§ **DATA UNDER STUDY**:
-- Opening Marker --

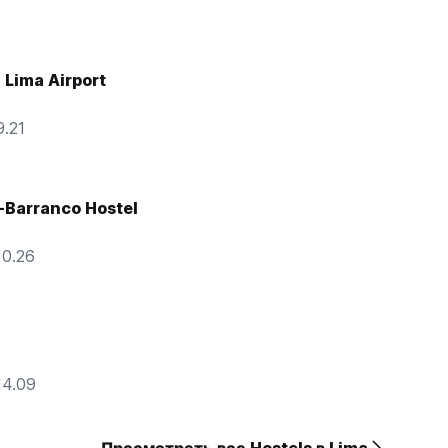
 Lima Airport
.21
-Barranco Hostel
10.26
14.09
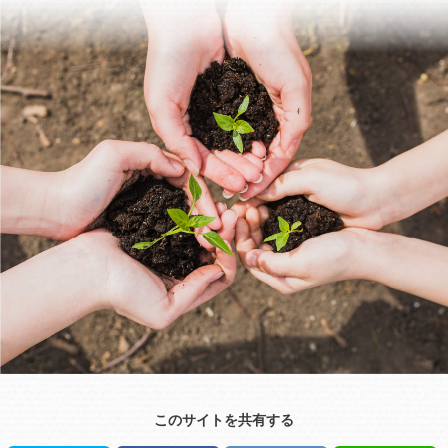
このサイトを共有する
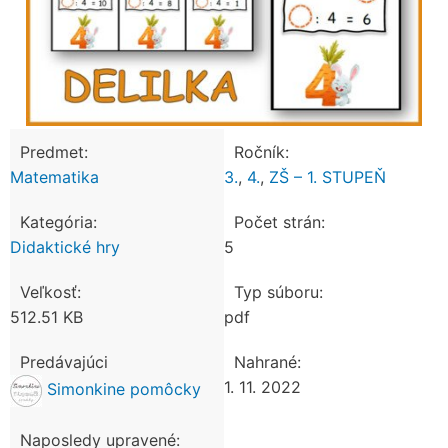
Predmet:
Ročník:
Matematika
3.
,
4.
,
ZŠ – 1. STUPEŇ
Kategória:
Počet strán:
Didaktické hry
5
Veľkosť:
Typ súboru:
512.51 KB
pdf
Predávajúci
Nahrané:
1. 11. 2022
Simonkine pomôcky
Naposledy upravené:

-- Closing Marker --

§ **DIRECTIONS FOR THIS TASK**:
Your job is to copy every entry exactly. Omit the pictures.

§ **THE ANSWER**:
 Lima Airport
.21
-Barranco Hostel
10.26
14.09
このサイトを共有する
Predmet:
Ročník:
Matematika
3.
,
4.
,
ZŠ – 1. STUPEŇ
Kategória:
Počet strán:
Didaktické hry
5
Veľkosť:
Typ súboru:
512.51 KB
pdf
Predávajúci
Nahrané:
1. 11. 2022
Simonkine pomôcky
Naposledy upravené:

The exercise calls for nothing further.